Natalie Manes is a printmaker and weaver living and working in Philadelphia.

Drawn to both printmaking and weaving because of their emphasis on process, Natalie explores themes of self liberation in the context of Queer Theory and the concept of The Other. She sources imagery from Byzantine and late Roman art, architecture, and mosaics, weaving historical references into contemporary narratives.

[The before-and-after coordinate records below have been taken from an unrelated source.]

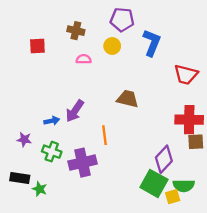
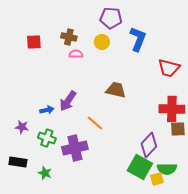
brown cross: (76, 31) -> (69, 37), moved
orange line: (104, 135) -> (95, 123), turned -42
green star: (40, 189) -> (45, 173), moved

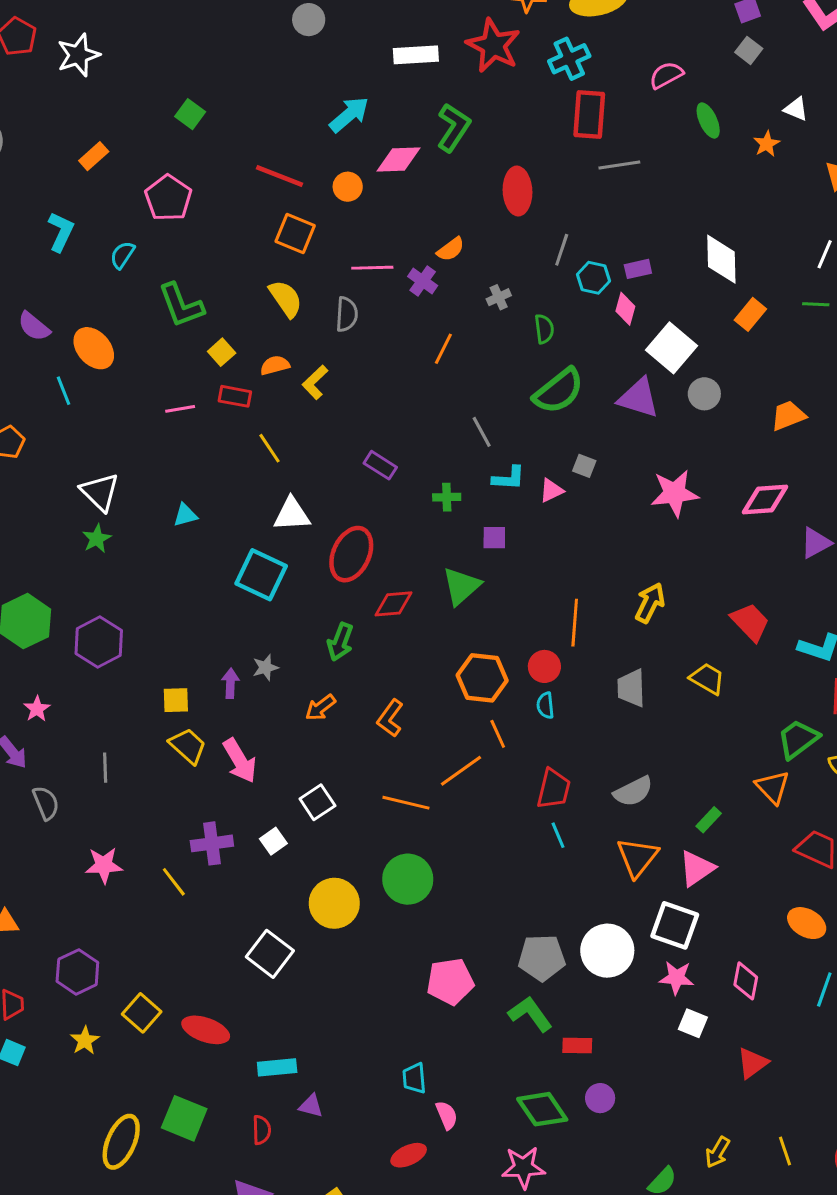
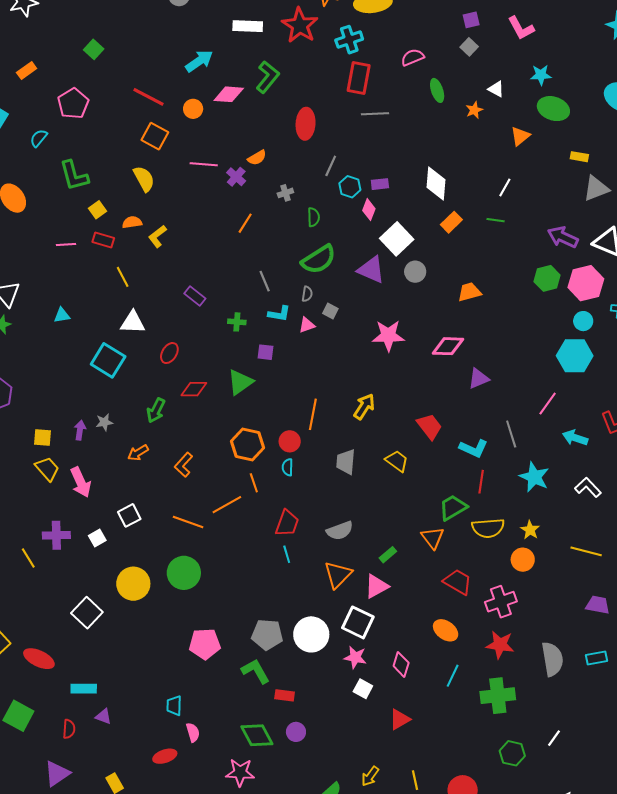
gray semicircle: (347, 314) -> (307, 294), moved, size x0.7
red ellipse: (351, 554) -> (169, 353), size x0.6

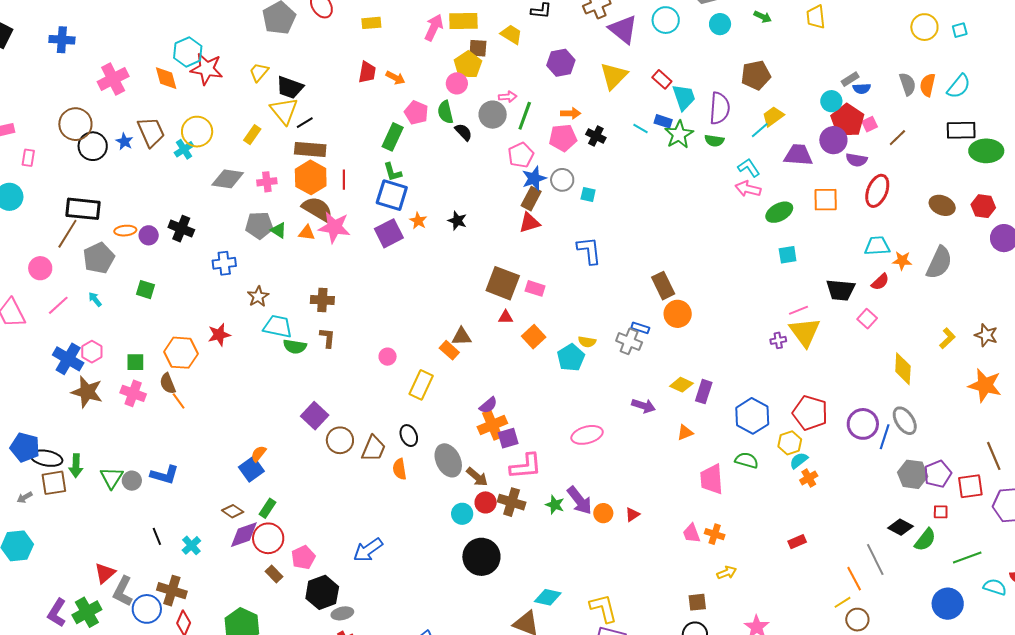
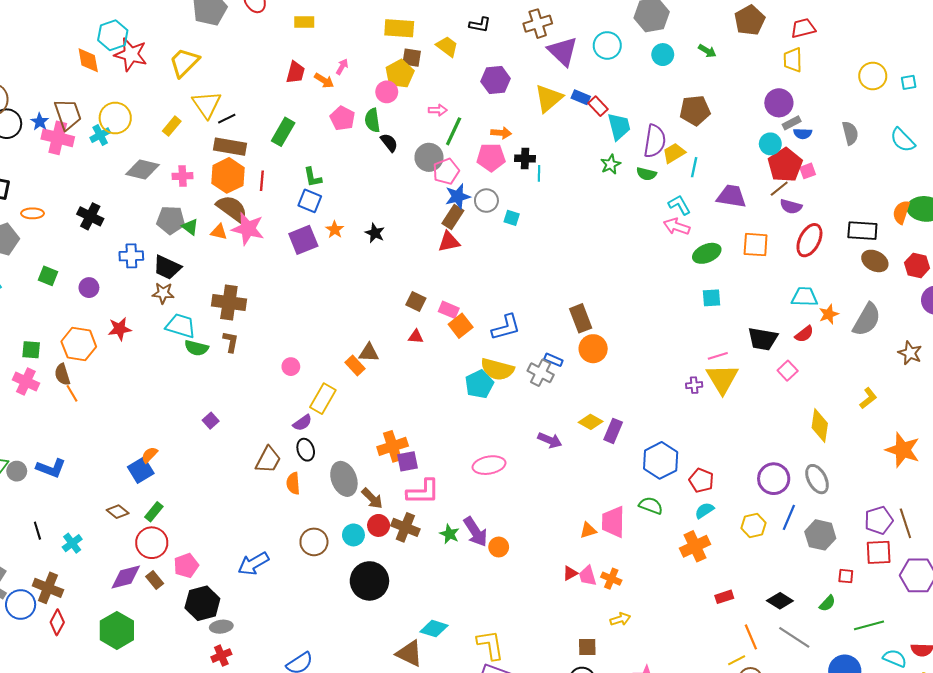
yellow trapezoid: (816, 17) -> (793, 60), moved
pink arrow: (434, 28) -> (342, 67), moved, size x0.6
yellow trapezoid: (259, 72) -> (184, 62), size x1.5
pink cross: (113, 79) -> (58, 138), moved, turned 36
orange semicircle: (928, 85) -> (901, 212), moved
cyan semicircle: (959, 86) -> (903, 140), turned 92
black trapezoid: (290, 87) -> (167, 267), moved
gray circle: (493, 115) -> (429, 157), moved
yellow trapezoid: (773, 116) -> (674, 153), moved
blue rectangle: (663, 121) -> (581, 97), moved
cyan line: (641, 129) -> (539, 173), moved, turned 56
cyan line: (760, 130) -> (694, 167), turned -42
black rectangle: (961, 130) -> (862, 231), moved
green star: (679, 134) -> (611, 164), size x0.7
black cross: (596, 136) -> (525, 158), turned -30
green rectangle: (393, 137) -> (283, 132), moved
brown line: (897, 138) -> (779, 189), moved
purple circle: (833, 140) -> (779, 103), moved
blue square: (392, 195) -> (310, 201), size x0.7
purple circle: (149, 235) -> (89, 288), moved
blue L-shape: (589, 251) -> (506, 327), moved, turned 76
orange star: (902, 261) -> (829, 314), turned -30
brown square: (503, 283) -> (416, 302), size x0.6
brown star: (258, 296) -> (163, 293), turned 30
brown cross: (322, 300) -> (229, 303), size x1.4
brown star: (986, 335) -> (910, 353), moved
orange square: (534, 337) -> (461, 326), moved
yellow semicircle: (587, 342) -> (497, 369), size x1.8
purple semicircle: (488, 405) -> (302, 423), moved
red pentagon: (810, 413) -> (701, 480), moved, size x0.7
purple square: (315, 416) -> (211, 421), size x0.6
orange triangle: (685, 433) -> (588, 530), moved
blue line: (885, 437) -> (789, 517), moved
brown circle: (340, 440) -> (314, 542), moved
yellow hexagon: (790, 443) -> (754, 525), moved
purple pentagon: (938, 474) -> (879, 520), moved
orange cross: (809, 478) -> (695, 546), moved, size x1.6
red triangle: (632, 515) -> (570, 573), moved
black diamond: (900, 527) -> (780, 601), moved
purple diamond: (244, 535) -> (126, 577), moved
green semicircle: (925, 540) -> (827, 603), size x0.7
red rectangle: (797, 542) -> (724, 597), moved
gray line: (875, 559) -> (794, 637), moved, turned -36

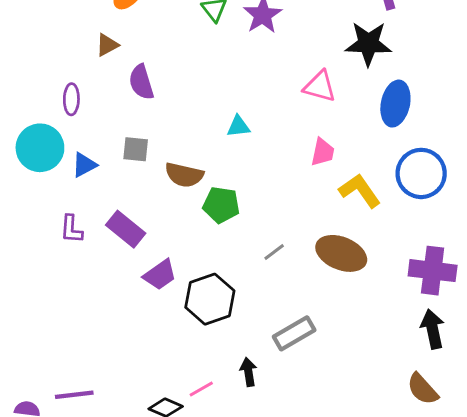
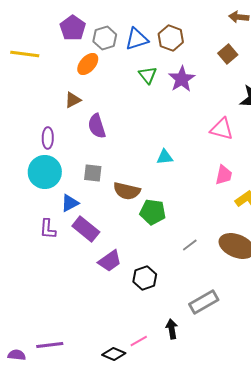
cyan circle: (40, 148) -> (45, 172), moved
blue triangle: (84, 165) -> (70, 203), moved
black hexagon: (210, 299) -> (145, 278), size x0.7

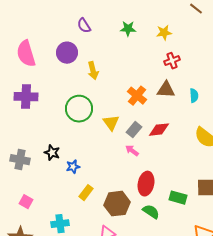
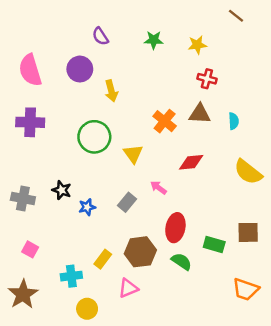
red cross: (172, 61) -> (207, 79), turned 35
gray rectangle: (134, 130) -> (127, 202), moved
yellow rectangle: (86, 193) -> (103, 259), moved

Natalie is drawn to processes that feel devotional. All prints are by nature acheiropoietos, sacred objects not made by human hands. Prints are made by the press, as an act of communication, in an entirely invisible process. The point of contact occurs in an unobservable, dark space, between the matrix, the ink, the press, the paper, and the pressure. Natalie is interested in counterproofing, a process in which plates are run back and forth through the press to transfer imagery from paper, to plate, to paper again. This process is entirely reliant upon materials, putting the fate of the print in the hands of the press. Natalie’s prints are built up, layer by layer, to build a world of sacredness, and create a potential for healing. 

As a weaver, this devotion is continued by exploring the binary in which weaving exists, in which a loom works. Weaving is always operating on a grid, and is fundamentally composed of the horizontal and vertical, of warp and weft. Threads exist in weaving drafts and move on the loom according to a rigid binary, they’re either there or they’re not. However, as a weaver, Natalie looks to subvert this binary— she is interested in weaving drafts that create distinct blocks within the interaction of threads, to remind the viewer of weaving’s rigidity and grid, but also simultaneously showing that weaving itself exists beyond it. 

In May 2025, Natalie graduated with a Bachelor of Fine Arts in Printmaking from Tyler School of Art and Architecture.